Quienes se contagiaban de covid y los que sufrían una enfermedad como la de su padre corrían la misma suerte: sin tiempo anticipado para despedirse, dejar todo en orden, decirse cuánto se querían o darse cuenta de la falta que hacían. Muchas veces imaginaba que él andaba entre niebla donde no podía ver la salida. No, nada de una luz que guiara el camino. Solo acechanza y temor. Sacudió la cabeza en afán de eliminar esa imagen.
Le dolía profundamente no haber platicado más con él, agradecer su amor y cercanía. Muchos se habían ido de la misma manera, sin saber que este año sería el último de sus vidas. Solos, entubados. O como su padre, presente en cuerpo, ausente en su esencia.
Así, transcurrían todos los días y noches de confinamiento, como las horas escurridas de los relojes en un cuadro de Dalí.

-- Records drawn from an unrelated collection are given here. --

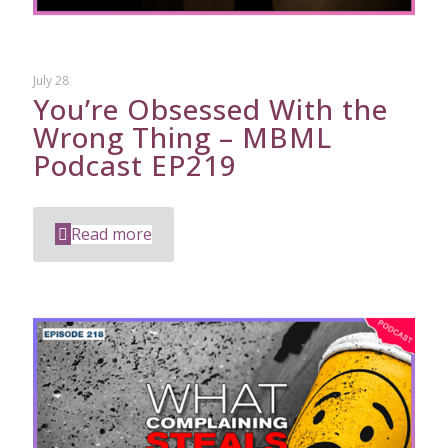
July 28
You’re Obsessed With the
Wrong Thing – MBML
Podcast EP219
Read more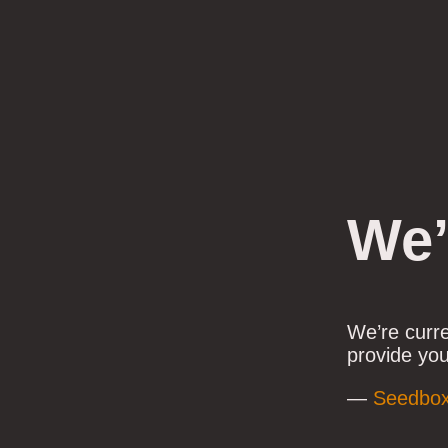
We’
We’re curr
provide you
—
Seedbo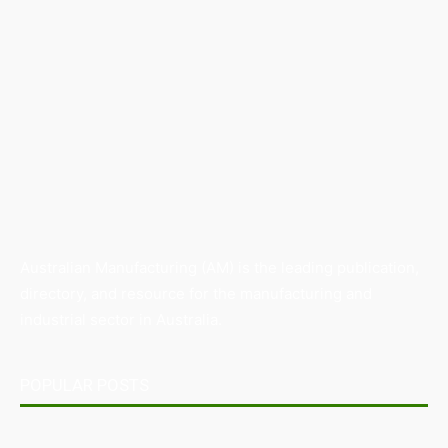
Australian Manufacturing (AM) is the leading publication,
directory, and resource for the manufacturing and
industrial sector in Australia.
POPULAR POSTS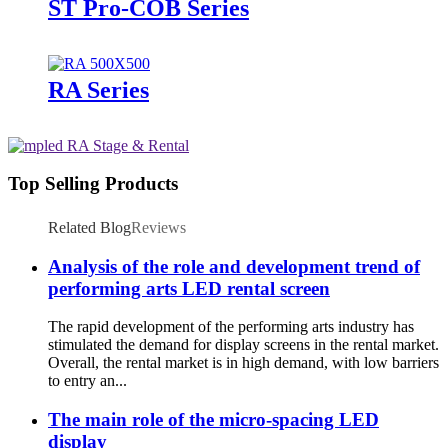
ST Pro-COB Series
RA Series
Top Selling Products
Related Blog
Reviews
Analysis of the role and development trend of
performing arts LED rental screen
The rapid development of the performing arts industry has
stimulated the demand for display screens in the rental market.
Overall, the rental market is in high demand, with low barriers
to entry an...
The main role of the micro-spacing LED
display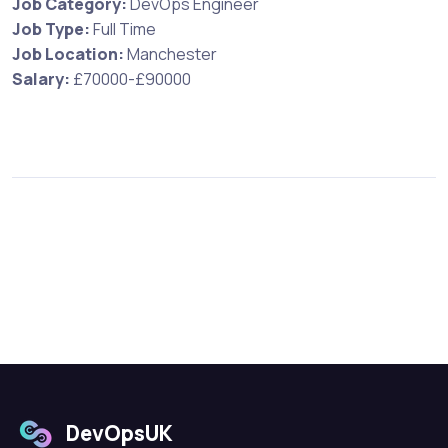
Job Category:
DevOps Engineer
Job Type:
Full Time
Job Location:
Manchester
Salary:
£70000-£90000
DevOpsUK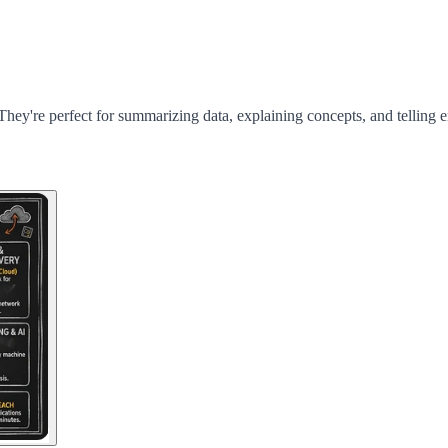
They're perfect for summarizing data, explaining concepts, and telling e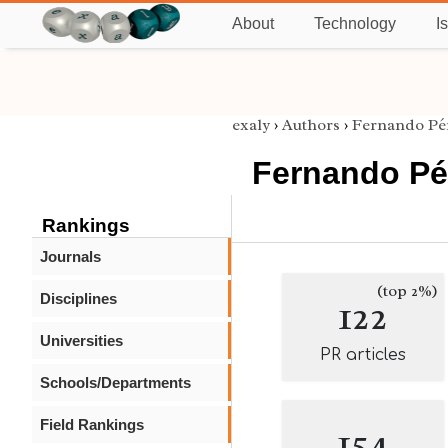
About
Technology
I
exaly
›
Authors
›
Fernando Pé
Fernando Pé
Rankings
Journals
(top 2%)
Disciplines
122
Universities
PR articles
Schools/Departments
Field Rankings
154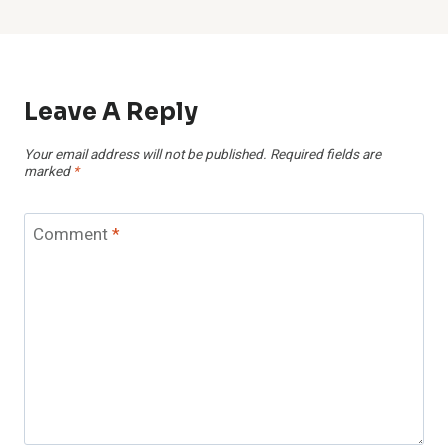
Leave A Reply
Your email address will not be published.
Required fields are
marked
*
Comment
*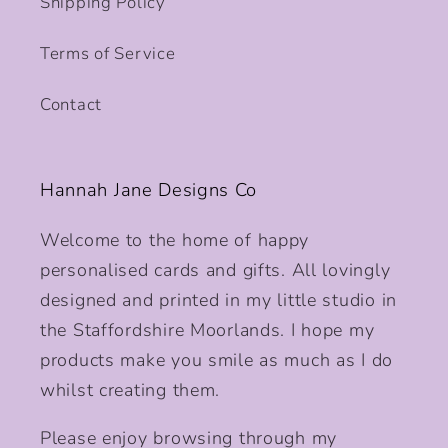
Shipping Policy
Terms of Service
Contact
Hannah Jane Designs Co
Welcome to the home of happy
personalised cards and gifts. All lovingly
designed and printed in my little studio in
the Staffordshire Moorlands. I hope my
products make you smile as much as I do
whilst creating them.
Please enjoy browsing through my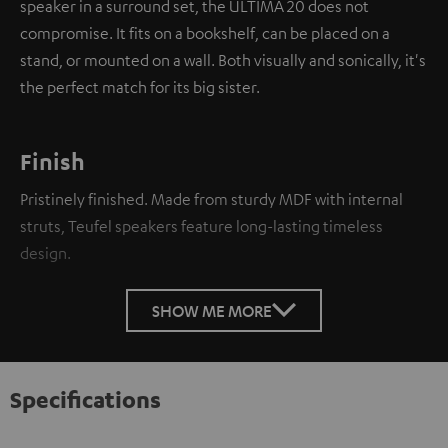
speaker in a surround set, the ULTIMA 20 does not
compromise. It fits on a bookshelf, can be placed on a
stand, or mounted on a wall. Both visually and sonically, it's
the perfect match for its big sister.
Finish
Pristinely finished. Made from sturdy MDF with internal
struts, Teufel speakers feature long-lasting timeless
design.
SHOW ME MORE
Specifications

Esa noche no tendría por qué ser diferente. Sin embargo, Estela empezó a tararear, como acostumbraba, una de las canciones predilectas de su padre, un poco por darle gusto, un poco por acercarse a él, tratando de hacer contacto. Sentado en la cama, él parecía estar ausente. Ella cantó:
Yo quisiera saber, a donde irán a dar las tristezas del mundo, los cantos y los sueños… y sorpresivamente él continuó la canción: …A dónde van también, nuestros lamentos, nuestros tristes juramentos, quien sabe a dónde irán…
Sorprendida continuó cantando con él haciendo dueto. Fueron varias canciones, y él seguía presente. Tenía que prácticamente cargarlo para acomodarlo en la cama. Ella lo tomó por debajo de sus brazos y le dijo: “¿bailamos?” Su padre pareció erguirse y dio unos pasos abrazado de ella. Eso la conmovió profundamente y lo estrechó fuerte en sus brazos. Sentía un nudo en la garganta y él reía suave, como hacía mucho tiempo no lo hacía. Nunca había tenido un momento tan especial en esos dos años.
Pero no podía durar mucho. Luego lo acostó.
Mañana sería otro día de confinamiento, pero por ese momento, ella fue feliz. Y al parecer, él también.